==== EXERCISE DATA ====

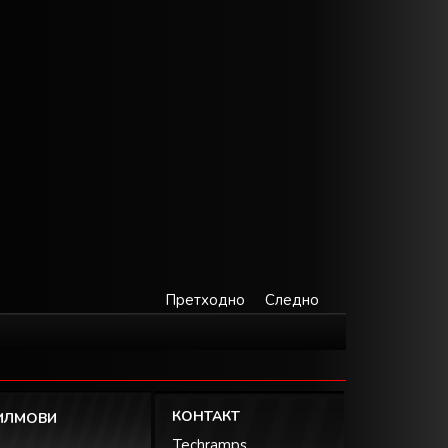
Претходно
Следно
КОНТАКТ
ИЛМОВИ
Techramps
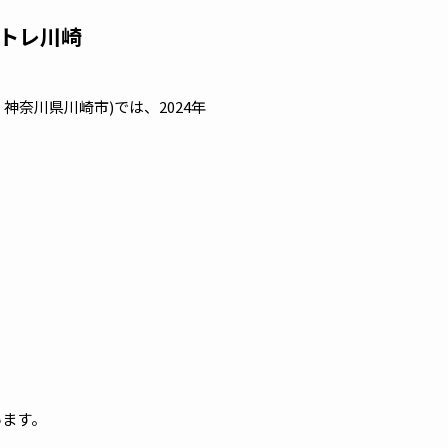
アトレ川崎
奈川県川崎市)では、2024年
います。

====

Each entry above should be written out again exactly, without its pictures.

WRITTEN SOLUTION >>
Претходно
Следно
КОНТАКТ
ИЛМОВИ
Techramps
アトレ川崎
奈川県川崎市)では、2024年
います。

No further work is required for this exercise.